Aperture has a reputation, not unjustified, for being a resource pig.  The first versions of it were, I’m told, horrible.  But 1.5.2 isn’t so bad at all, if you give it at least a couple gigs of ram (I’m running three in Bagheera now), and if you’re using your machine to process graphics you should be running with lots of memory (and hard disk space) anyway.  But Aperture handles very large Tif files poorly.  So poorly the image display becomes garbled and I get the spinning beachball of death when I try to work with those images.  This time, since I was creating a web gallery, I loaded the Hasselblad image files into Photoshop and bumped down the resolution, and then saved them back out to work with in Aperture.  That did the trick.  But I shouldn’t have had to do that with a program that bills itself as being professional grade.  For the record, Adobe’s Lightroom beta handled those files just fine.  But I like Aperture’s toolkit and workflow much better.

You can create a web photo gallery pretty easily with Aperture.  I did some minor tweaking of the html pages Aperture produced, but not much was needed.   You can see the results for yourself.  It was a snap.  With Aperture this process is so easy now, that I can see updating my photo gallery much more frequently then once every couple years.

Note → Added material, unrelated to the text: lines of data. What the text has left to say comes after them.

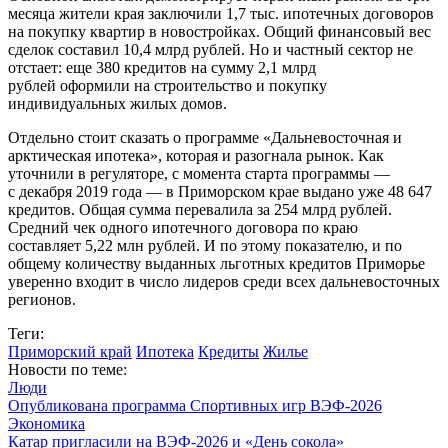
месяца жители края заключили 1,7 тыс. ипотечных договоров
на покупку квартир в новостройках. Общий финансовый вес
сделок составил 10,4 млрд рублей. Но и частный сектор не
отстает: еще 380 кредитов на сумму 2,1 млрд
рублей оформили на строительство и покупку
индивидуальных жилых домов.
Отдельно стоит сказать о программе «Дальневосточная и
арктическая ипотека», которая и разогнала рынок. Как
уточнили в регуляторе, с момента старта программы —
с декабря 2019 года — в Приморском крае выдано уже 48 647
кредитов. Общая сумма перевалила за 254 млрд рублей.
Средний чек одного ипотечного договора по краю
составляет 5,22 млн рублей. И по этому показателю, и по
общему количеству выданных льготных кредитов Приморье
уверенно входит в число лидеров среди всех дальневосточных
регионов.
Теги:
Приморский край
Ипотека
Кредиты
Жилье
Новости по теме:
Люди
Опубликована программа Спортивных игр ВЭФ-2026
Экономика
Катар пригласили на ВЭФ-2026 и «День сокола»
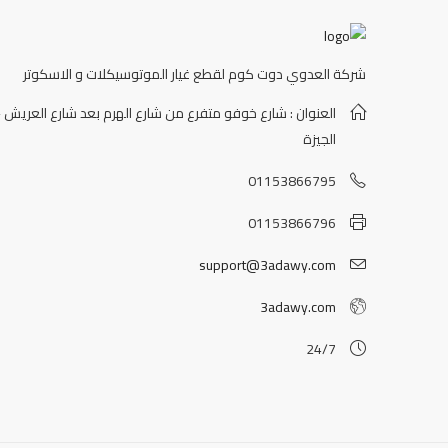
شركة العدوي دوت كوم لقطع غيار الموتوسيكلات و الاسكوتر
العنوان : شارع خوفو متفرع من شارع الهرم بعد شارع العريش -
الجيزة
01153866795
01153866796
support@3adawy.com
3adawy.com
24/7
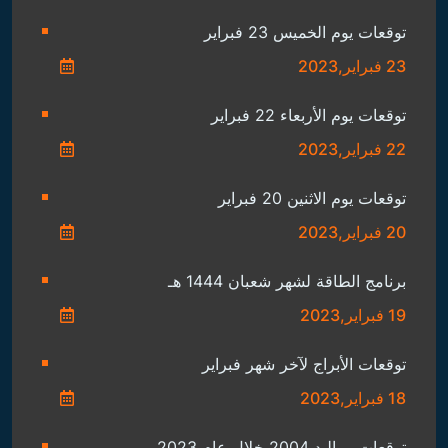
توقعات يوم الخميس 23 فبراير
23 فبراير,2023
توقعات يوم الأربعاء 22 فبراير
22 فبراير,2023
توقعات يوم الاثنين 20 فبراير
20 فبراير,2023
برنامج الطاقة لشهر شعبان 1444 هـ
19 فبراير,2023
توقعات الأبراج لآخر شهر فبراير
18 فبراير,2023
توقعات مواليد 2004 خلال عام 2023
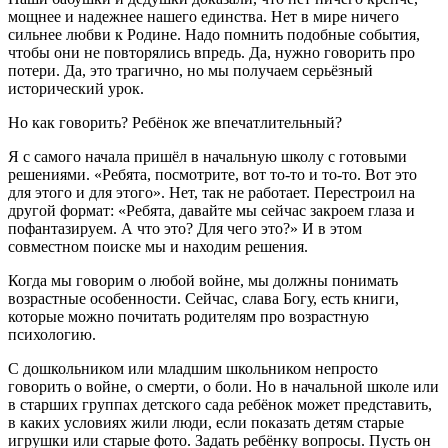
мощнее и надежнее нашего единства. Нет в мире ничего
сильнее любви к Родине. Надо помнить подобные события,
чтобы они не повторялись впредь. Да, нужно говорить про
потери. Да, это трагично, но мы получаем серьёзный
исторический урок.
Но как говорить? Ребёнок же впечатлительный?
Я с самого начала пришёл в начальную школу с готовыми
решениями. «Ребята, посмотрите, вот то-то и то-то. Вот это
для этого и для этого». Нет, так не работает. Перестроил на
другой формат: «Ребята, давайте мы сейчас закроем глаза и
пофантазируем. А что это? Для чего это?» И в этом
совместном поиске мы и находим решения.
Когда мы говорим о любой войне, мы должны понимать
возрастные особенности. Сейчас, слава Богу, есть книги,
которые можно почитать родителям про возрастную
психологию.
С дошкольником или младшим школьником непросто
говорить о войне, о смерти, о боли. Но в начальной школе или
в старших группах детского сада ребёнок может представить,
в каких условиях жили люди, если показать детям старые
игрушки или старые фото. Задать ребёнку вопросы. Пусть он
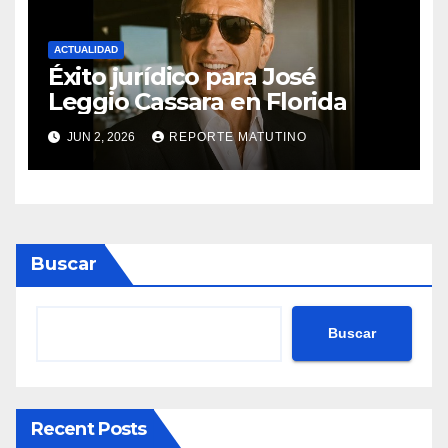
ACTUALIDAD
Éxito jurídico para José
Leggio Cassara en Florida
JUN 2, 2026
REPORTE MATUTINO
Buscar
Buscar
Recent Posts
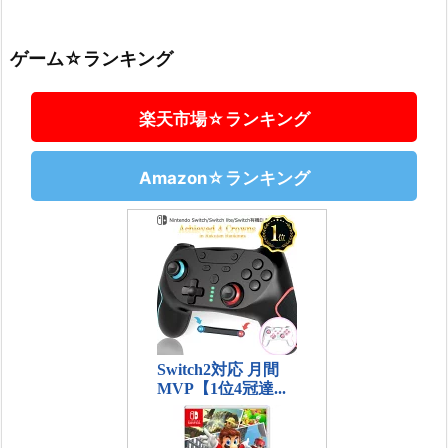
ゲーム☆ランキング
楽天市場☆ランキング
Amazon☆ランキング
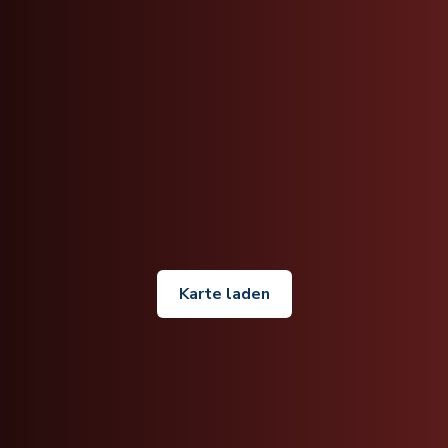
Karte laden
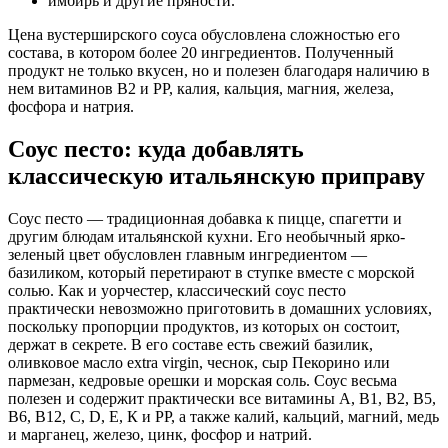
имбирь и другие пряности.
Цена вустерширского соуса обусловлена сложностью его
состава, в котором более 20 ингредиентов. Полученный
продукт не только вкусен, но и полезен благодаря наличию в
нем витаминов В2 и РР, калия, кальция, магния, железа,
фосфора и натрия.
Соус песто: куда добавлять
классическую итальянскую приправу
Соус песто — традиционная добавка к пицце, спагетти и
другим блюдам итальянской кухни. Его необычный ярко-
зеленый цвет обусловлен главным ингредиентом —
базиликом, который перетирают в ступке вместе с морской
солью. Как и уорчестер, классический соус песто
практически невозможно приготовить в домашних условиях,
поскольку пропорции продуктов, из которых он состоит,
держат в секрете. В его составе есть свежий базилик,
оливковое масло extra virgin, чеснок, сыр Пекорино или
пармезан, кедровые орешки и морская соль. Соус весьма
полезен и содержит практически все витамины А, В1, В2, В5,
В6, В12, С, D, Е, К и РР, а также калий, кальций, магний, медь
и марганец, железо, цинк, фосфор и натрий.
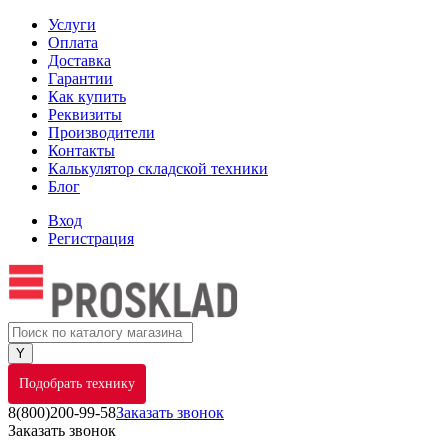
Услуги
Оплата
Доставка
Гарантии
Как купить
Реквизиты
Производители
Контакты
Калькулятор складской техники
Блог
Вход
Регистрация
Подобрать технику
8(800)200-99-58
Заказать звонок
Заказать звонок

It’s interesting, but with the new film scanner and Aperture, my film cameras, and in particular my Canon F1s, are becoming much more useful to me then they’d been.   I’d seen my use of film going on the decline and my sense of it was that my future was going to be digital whether I wanted it to be or not. I bought the Canon EOS 30d digital SLR last spring so I could more easily put my stuff up on the web.  But the integration of my film cameras with the computer is considerably tighter now, and I’ve been using an F1 since I was a teenager.  I like my F1s.  They’re like old friends.   They fit comfortably in my hands and I don’t have to think about it much when using them, I’ve done it the manual way for so long.  You wouldn’t believe the number and the variety of settings there are on the 30d.  On the F1s there are only focus, aperture, shutter speed and film speed.  That’s it.  If you asked me to recite all the settings on the 30d I couldn’t do it. 

The only problem with the film cameras is taking them on the road with me means I can’t see what I’ve got until I get it all back home and the film processed.  With the digital camera I can see what I’ve got right away.  I can even post it up on the web right away as long as I have my laptop with me.  But I reckon the F1s are still essential to me, and always will be.  I’ve been using them for so long, setting my focus, and my exposure manually now for so long, it’s really second nature anymore.  They’re more an extension of me then the digital camera gets for now, and probably ever.  I can just concentrate on what I’m seeing when I use them.

I think I may not be the only one who feels that way about the Canon F1s.  I’m noticing that one of those in good condition still fetches a pretty good price on eBay.  Best camera Canon ever made.